Thanks for the tool!

tag:gitlab.com,2024-03-07:3211898157 Neil Ernst opened issue #321: Allow Calibre to parse plain text as plain at Remi Rampin / taguette 2024-03-07T20:23:16Z neilernst Neil Ernst

Transcriptions exported from e.g. Otter.ai are usually lightly formatted plain text (formatting = new lines + timestamps). However, when I parse this with Calibre in Taguette, it forces Calibre to use heuristics to identify structures and add <H2> and similar tags. I don't actually want any of this - ideally Taguette preserves the original text document look and feel.

The way to do this seems to be passing the --formatting-type plain to Calibre when converting a plain text document. It would be helpful to expose in an advanced interface a way for Taguette to pass options to Calibre as part of the import dialog.
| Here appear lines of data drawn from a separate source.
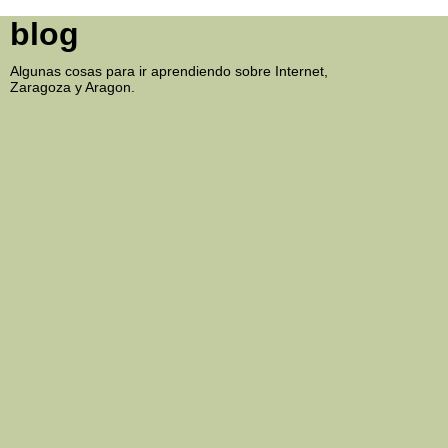
blog
Algunas cosas para ir aprendiendo sobre Internet,
Zaragoza y Aragon.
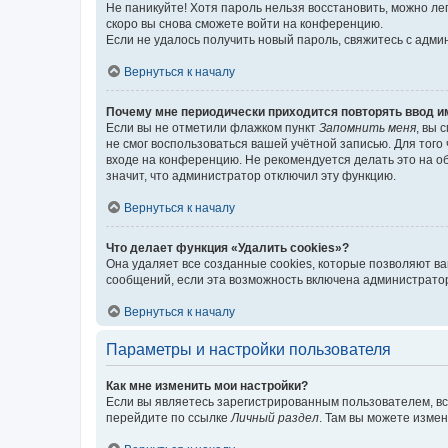
Не паникуйте! Хотя пароль нельзя восстановить, можно л
скоро вы снова сможете войти на конференцию.
Если не удалось получить новый пароль, свяжитесь с адм
Вернуться к началу
Почему мне периодически приходится повторять ввод и
Если вы не отметили флажком пункт
Запомнить меня
, вы 
не смог воспользоваться вашей учётной записью. Для того
входе на конференцию. Не рекомендуется делать это на об
значит, что администратор отключил эту функцию.
Вернуться к началу
Что делает функция «Удалить cookies»?
Она удаляет все созданные cookies, которые позволяют в
сообщений, если эта возможность включена администратор
Вернуться к началу
Параметры и настройки пользователя
Как мне изменить мои настройки?
Если вы являетесь зарегистрированным пользователем, вс
перейдите по ссылке
Личный раздел
. Там вы можете измен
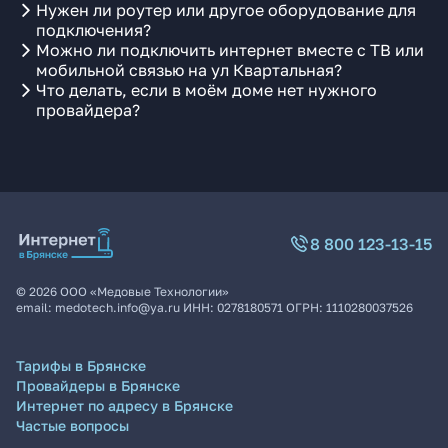
Нужен ли роутер или другое оборудование для
подключения?
Можно ли подключить интернет вместе с ТВ или
мобильной связью на ул Квартальная?
Что делать, если в моём доме нет нужного
провайдера?
8 800 123-13-15
©
2026
ООО «Медовые Технологии»
email:
medotech.info@ya.ru
ИНН:
0278180571
ОГРН:
1110280037526
Тарифы в Брянске
Провайдеры в Брянске
Интернет по адресу в Брянске
Частые вопросы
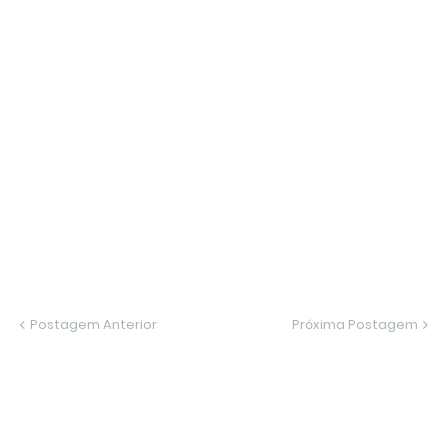
Postagem Anterior
Próxima Postagem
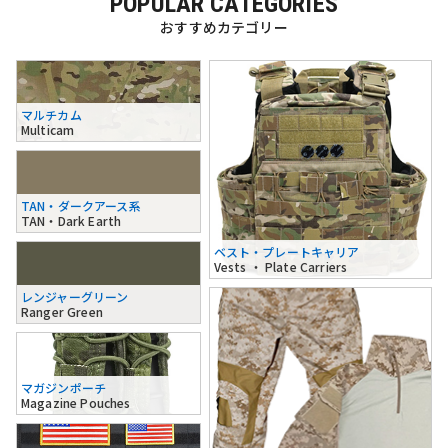
POPULAR CATEGORIES
おすすめカテゴリー
マルチカム
Multicam
TAN・ダークアース系
TAN・Dark Earth
ベスト・プレートキャリア
Vests ・ Plate Carriers
レンジャーグリーン
Ranger Green
マガジンポーチ
Magazine Pouches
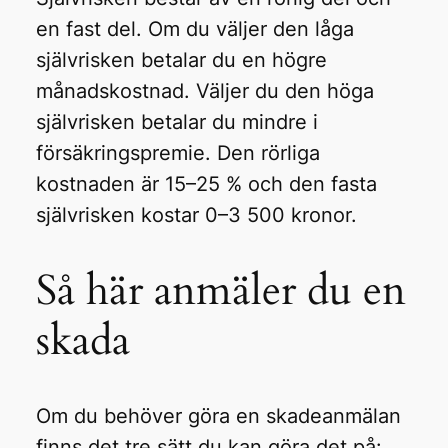
en fast del. Om du väljer den låga
självrisken betalar du en högre
månadskostnad. Väljer du den höga
självrisken betalar du mindre i
försäkringspremie. Den rörliga
kostnaden är 15–25 % och den fasta
självrisken kostar 0–3 500 kronor.
Så här anmäler du en
skada
Om du behöver göra en skadeanmälan
finns det tre sätt du kan göra det på:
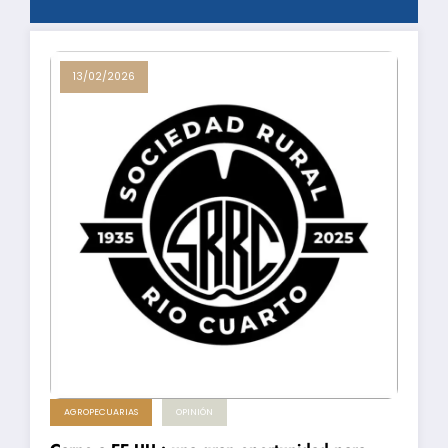
13/02/2026
AGROPECUARIAS
OPINIÓN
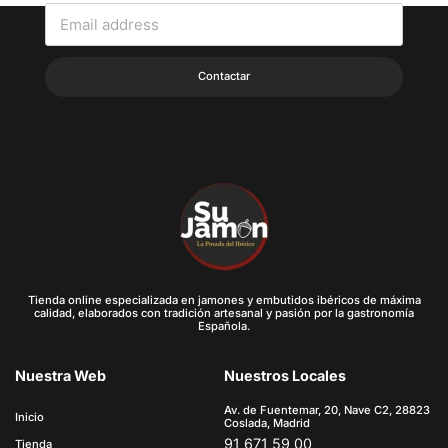
Contactar
Tienda online especializada en jamones y embutidos ibéricos de máxima
calidad, elaborados con tradición artesanal y pasión por la gastronomía
Española.
Nuestra Web
Nuestros Locales
Av. de Fuentemar, 20, Nave C2, 28823
Inicio
Coslada, Madrid
91 671 59 00
Tienda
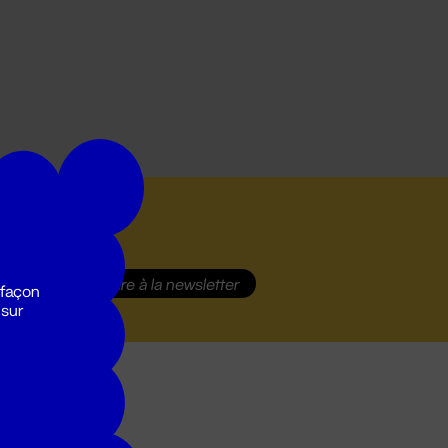
S'inscrire
à la newsletter
 façon
 sur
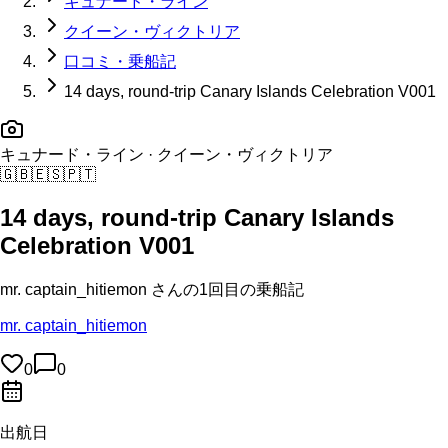
キュナード・ライン
クイーン・ヴィクトリア
口コミ・乗船記
14 days, round-trip Canary Islands Celebration V001
キュナード・ライン
· クイーン・ヴィクトリア
🇬🇧
🇪🇸
🇵🇹
14 days, round-trip Canary Islands
Celebration V001
mr. captain_hitiemon
さんの
1回目の
乗船記
mr. captain_hitiemon
0
0
出航日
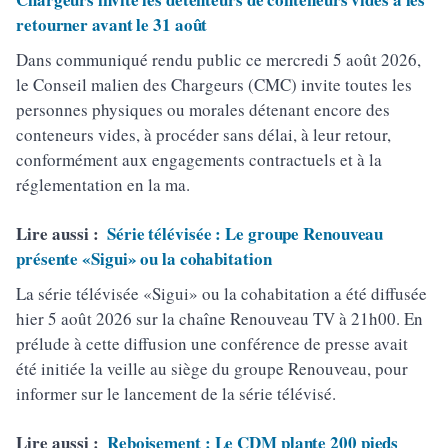
retourner avant le 31 août
Dans communiqué rendu public ce mercredi 5 août 2026,
le Conseil malien des Chargeurs (CMC) invite toutes les
personnes physiques ou morales détenant encore des
conteneurs vides, à procéder sans délai, à leur retour,
conformément aux engagements contractuels et à la
réglementation en la ma.
Lire aussi :
Série télévisée : Le groupe Renouveau
présente «Sigui» ou la cohabitation
La série télévisée «Sigui» ou la cohabitation a été diffusée
hier 5 août 2026 sur la chaîne Renouveau TV à 21h00. En
prélude à cette diffusion une conférence de presse avait
été initiée la veille au siège du groupe Renouveau, pour
informer sur le lancement de la série télévisé.
Lire aussi :
Reboisement : Le CDM plante 200 pieds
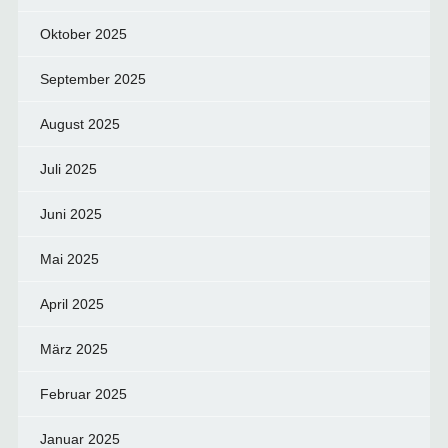
Oktober 2025
September 2025
August 2025
Juli 2025
Juni 2025
Mai 2025
April 2025
März 2025
Februar 2025
Januar 2025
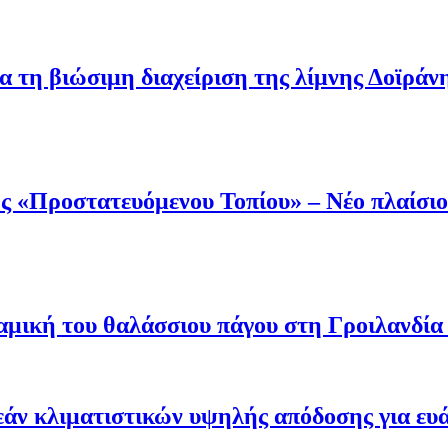
α τη βιώσιμη διαχείριση της λίμνης Δοϊράν
 «Προστατευόμενου Τοπίου» – Νέο πλαίσιο 
μική του θαλάσσιου πάγου στη Γροιλανδία κ
άν κλιματιστικών υψηλής απόδοσης για ευ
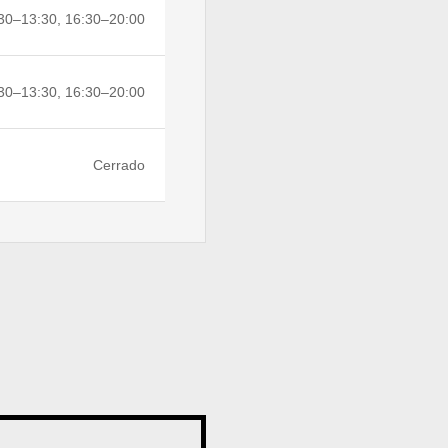
30–13:30, 16:30–20:00
30–13:30, 16:30–20:00
Cerrado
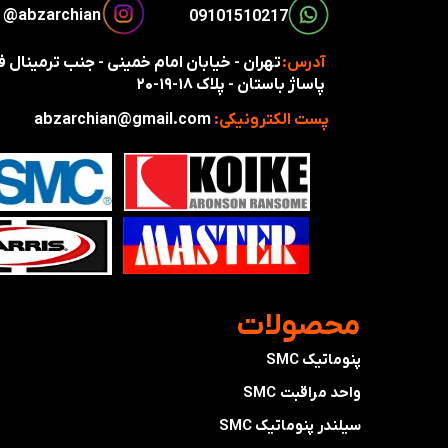
​​​abzarchian@
​​09101510217​​​​​​​
آدرس:
تهران - خیابان امام خمینی - جنب ترمینال
پاساژ باستان - پلاک ۱۸-۱۹-۲۰
پست الکترونیکی:
abzarchian@gmail.com
​محصولات
پنوماتیک SMC
واحد مراقبت SMC
سیلندر پنوماتیک SMC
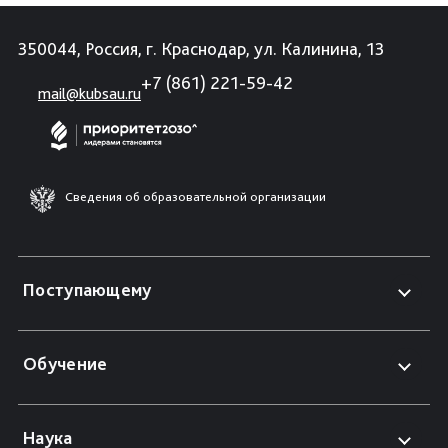
350044, Россия, г. Краснодар, ул. Калинина, 13
+7 (861) 221-59-42
mail@kubsau.ru
Сведения об образовательной организации
Поступающему
Обучение
Наука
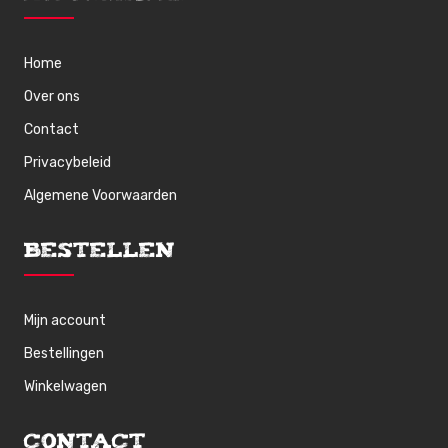
Home
Over ons
Contact
Privacybeleid
Algemene Voorwaarden
Bestellen
Mijn account
Bestellingen
Winkelwagen
Contact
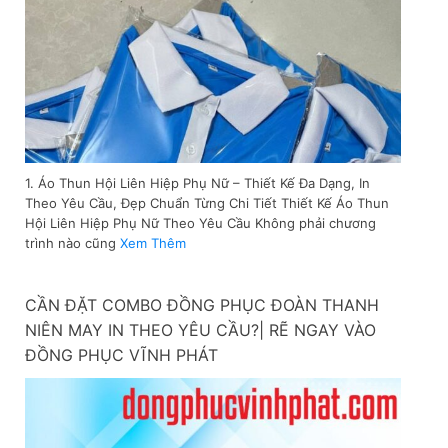
1. Áo Thun Hội Liên Hiệp Phụ Nữ – Thiết Kế Đa Dạng, In
Theo Yêu Cầu, Đẹp Chuẩn Từng Chi Tiết Thiết Kế Áo Thun
Hội Liên Hiệp Phụ Nữ Theo Yêu Cầu Không phải chương
trình nào cũng
Xem Thêm
CẦN ĐẶT COMBO ĐỒNG PHỤC ĐOÀN THANH
NIÊN MAY IN THEO YÊU CẦU?| RẼ NGAY VÀO
ĐỒNG PHỤC VĨNH PHÁT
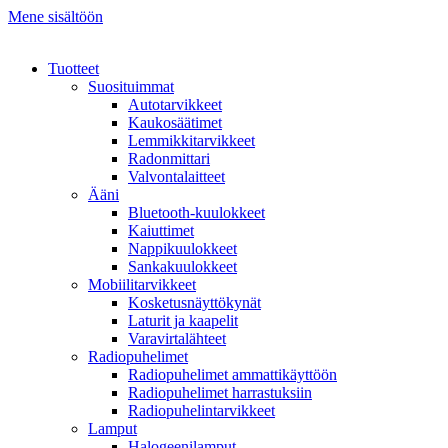
Mene sisältöön
Tuotteet
Suosituimmat
Autotarvikkeet
Kaukosäätimet
Lemmikkitarvikkeet
Radonmittari
Valvontalaitteet
Ääni
Bluetooth-kuulokkeet
Kaiuttimet
Nappikuulokkeet
Sankakuulokkeet
Mobiilitarvikkeet
Kosketusnäyttökynät
Laturit ja kaapelit
Varavirtalähteet
Radiopuhelimet
Radiopuhelimet ammattikäyttöön
Radiopuhelimet harrastuksiin
Radiopuhelintarvikkeet
Lamput
Halogeenilamput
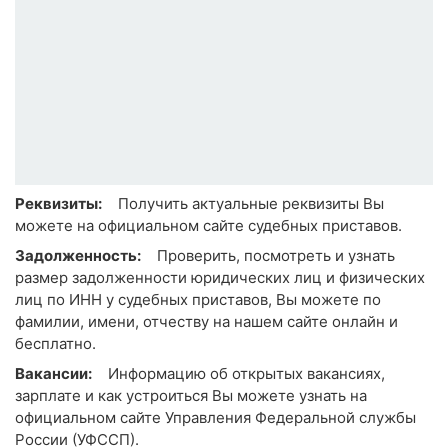
Реквизиты:
Получить актуальные реквизиты Вы
можете на официальном сайте судебных приставов.
Задолженность:
Проверить, посмотреть и узнать
размер задолженности юридических лиц и физических
лиц по ИНН у судебных приставов, Вы можете по
фамилии, имени, отчеству на нашем сайте онлайн и
бесплатно.
Вакансии:
Информацию об открытых вакансиях,
зарплате и как устроиться Вы можете узнать на
официальном сайте Управления Федеральной службы
России (УФССП).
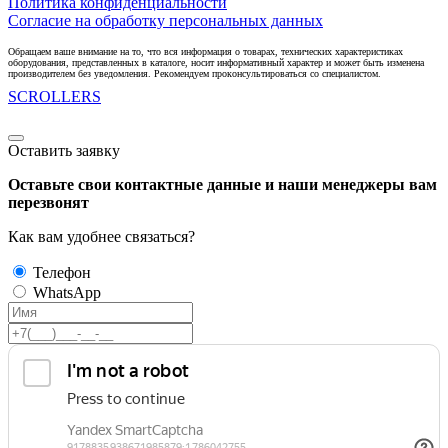
Политика конфиденциальности
Согласие на обработку персональных данных
Обращаем ваше внимание на то, что вся информация о товарах, технических характеристиках
оборудования, представленных в каталоге, носит информативный характер и может быть изменена
производителем без уведомления. Рекомендуем проконсультироваться со специалистом.
SCROLLERS
Оставить заявку
Оставьте свои контактные данные и наши менеджеры вам
перезвонят
Как вам удобнее связаться?
Телефон
WhatsApp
Alternately, just assume the plain text file should not be enhanced with heuristics, since most people likely don't understand what those are (and we aren't in an ebook context anyway).

MWE:

original file (snippet) from Otter.ai:

A 45:02
Right? And I guess, you know, your career will be similar, right? You'll be looking for permanent job and you don't want to be postdoc forever.

P10 45:15
Yeah. Yeah. Same thing. Right.

calibre conversion with Taguette and its use of --enable-heuristics:

<p class="calibre1">A 45:02</p>

<p class="calibre1">Right? And I guess, you know, your career will be similar, right? You’ll be looking for permanent job and you don’t want to be postdoc forever.</p>

<h2 class="calibre2">P10 45:15</h2>

<p class="calibre1">Yeah. Yeah. Same thing. Right.</p>

<p class="whitespace"> </p>

The workaround is to convert the text file directly to HTML using calibre, and then import the HTML file in Taguette, rather than the text file.